[Stored entries]
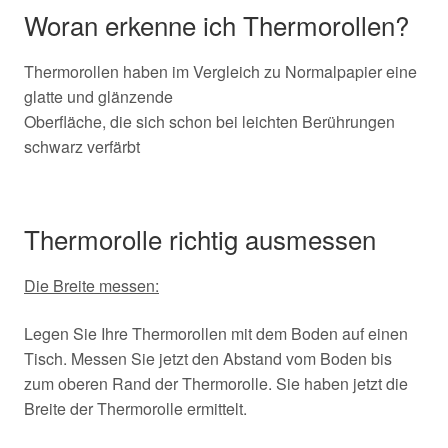
Woran erkenne ich Thermorollen?
Thermorollen haben im Vergleich zu Normalpapier eine
glatte und glänzende
Oberfläche, die sich schon bei leichten Berührungen
schwarz verfärbt
Thermorolle richtig ausmessen
Die Breite messen:
Legen Sie Ihre Thermorollen mit dem Boden auf einen
Tisch. Messen Sie jetzt den Abstand vom Boden bis
zum oberen Rand der Thermorolle. Sie haben jetzt die
Breite der Thermorolle ermittelt.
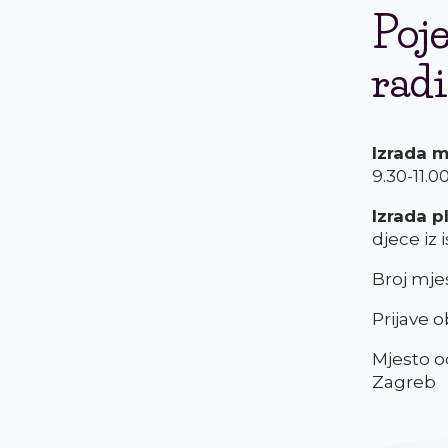
Poje
radi
Izrada 
9.30-11.00
Izrada p
djece iz i
Broj mje
Prijave 
Mjesto o
Zagreb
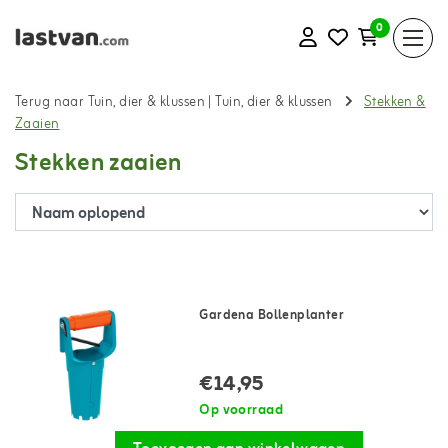
0
Terug naar Tuin, dier & klussen
|
Tuin, dier & klussen
Stekken &
Zaaien
Stekken zaaien
Gardena Bollenplanter
€14,95
Op voorraad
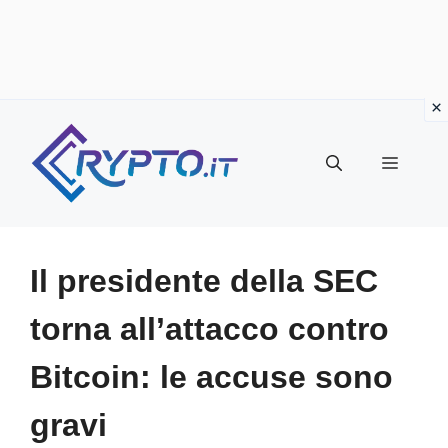
Vai
al
Menu
contenuto
Il presidente della SEC
torna all’attacco contro
Bitcoin: le accuse sono
gravi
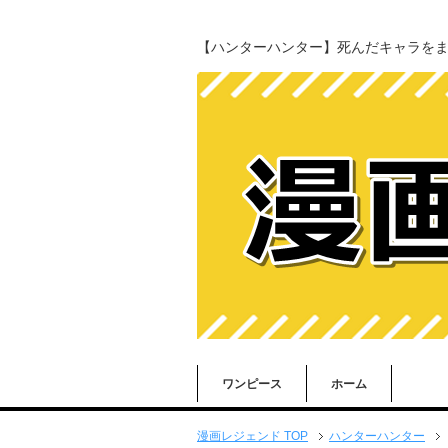
【ハンターハンター】死んだキャラを
ワンピース
ホーム
漫画レジェンド TOP
ハンターハンター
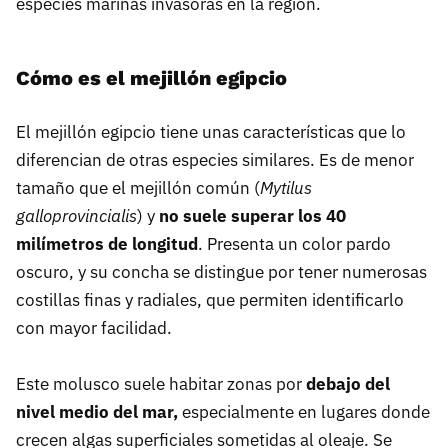
especies marinas invasoras en la región.
Cómo es el mejillón egipcio
El mejillón egipcio tiene unas características que lo
diferencian de otras especies similares. Es de menor
tamaño que el mejillón común (
Mytilus
galloprovincialis
) y
no suele superar los 40
milímetros de longitud
. Presenta un color pardo
oscuro, y su concha se distingue por tener numerosas
costillas finas y radiales, que permiten identificarlo
con mayor facilidad.
Este molusco suele habitar zonas por
debajo del
nivel medio del mar,
especialmente en lugares donde
crecen algas superficiales sometidas al oleaje. Se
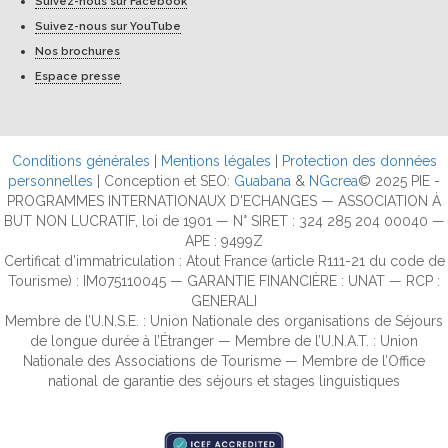
Suivez-nous sur Facebook
Suivez-nous sur YouTube
Nos brochures
Espace presse
Conditions générales
|
Mentions légales
|
Protection des données
personnelles
| Conception et SEO:
Guabana
&
NGcrea
© 2025 PIE -
PROGRAMMES INTERNATIONAUX D'ECHANGES — ASSOCIATION À
BUT NON LUCRATIF, loi de 1901 — N° SIRET : 324 285 204 00040 —
APE : 9499Z
Certificat d’immatriculation : Atout France (article R111-21 du code de
Tourisme) : IM075110045 — GARANTIE FINANCIÈRE : UNAT — RCP :
GENERALI
Membre de l’U.N.S.E. : Union Nationale des organisations de Séjours
de longue durée à l’Étranger — Membre de l’U.N.A.T. : Union
Nationale des Associations de Tourisme — Membre de l’Office
national de garantie des séjours et stages linguistiques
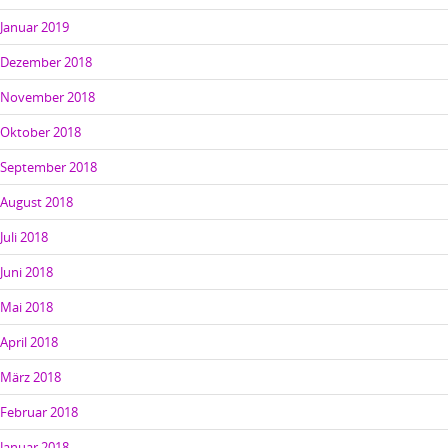
Januar 2019
Dezember 2018
November 2018
Oktober 2018
September 2018
August 2018
Juli 2018
Juni 2018
Mai 2018
April 2018
März 2018
Februar 2018
Januar 2018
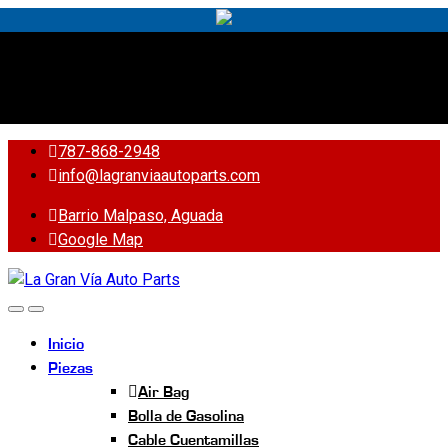
Yes!
787-868-2948
787-868-2948
info@lagranviaautoparts.com
Barrio Malpaso, Aguada
Google Map
Inicio
Piezas
Air Bag
Bolla de Gasolina
Cable Cuentamillas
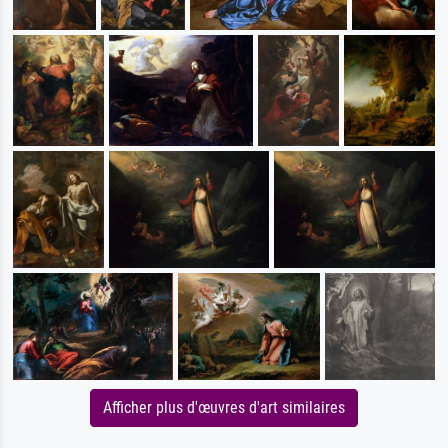
Afficher plus d'œuvres d'art similaires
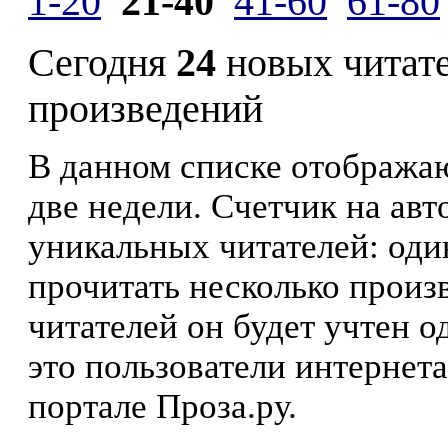
1-20
21-40
41-60
61-80
Сегодня
24
новых читат
произведений
В данном списке отображаю
две недели. Счетчик на ав
уникальных читателей: оди
прочитать несколько произ
читателей он будет учтен о
это пользователи интернета
портале Проза.ру.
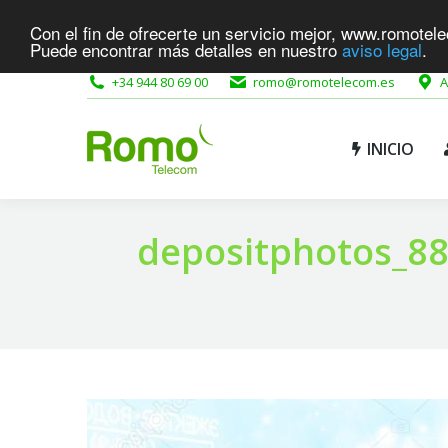
Con el fin de ofrecerte un servicio mejor, www.romotele
INICIO
Puede encontrar más detalles en nuestro
aviso legal
.
+34 944 80 69 00
romo@romotelecom.es
A
INICIO
depositphotos_88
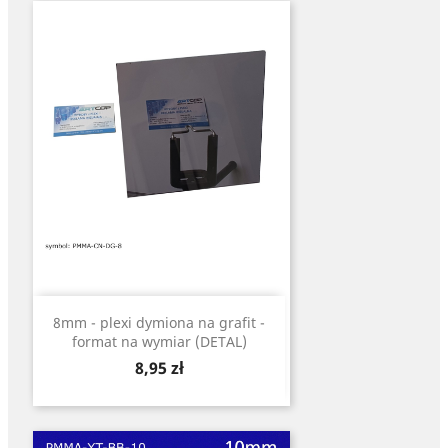
8mm - plexi dymiona na grafit -
format na wymiar (DETAL)
Cena
8,95 zł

__What you should do__.
Among the entries above, copy exactly the stretch from the line holding "personnelles" through the line holding "портале Проза.ру.", leaving out any pictures.

__Output__.
personnelles
| Conception et SEO:
Guabana
&
NGcrea
© 2025 PIE -
PROGRAMMES INTERNATIONAUX D'ECHANGES — ASSOCIATION À
BUT NON LUCRATIF, loi de 1901 — N° SIRET : 324 285 204 00040 —
APE : 9499Z
Certificat d’immatriculation : Atout France (article R111-21 du code de
Tourisme) : IM075110045 — GARANTIE FINANCIÈRE : UNAT — RCP :
GENERALI
Membre de l’U.N.S.E. : Union Nationale des organisations de Séjours
de longue durée à l’Étranger — Membre de l’U.N.A.T. : Union
Nationale des Associations de Tourisme — Membre de l’Office
national de garantie des séjours et stages linguistiques
Januar 2019
Dezember 2018
November 2018
Oktober 2018
September 2018
August 2018
Juli 2018
Juni 2018
Mai 2018
April 2018
März 2018
Februar 2018
Januar 2018
Yes!
787-868-2948
787-868-2948
info@lagranviaautoparts.com
Barrio Malpaso, Aguada
Google Map
Inicio
Piezas
Air Bag
Bolla de Gasolina
Cable Cuentamillas
Afficher plus d'œuvres d'art similaires
1-20
21-40
41-60
61-80
Сегодня
24
новых читат
произведений
В данном списке отображаю
две недели. Счетчик на ав
уникальных читателей: оди
прочитать несколько произ
читателей он будет учтен о
это пользователи интернета
портале Проза.ру.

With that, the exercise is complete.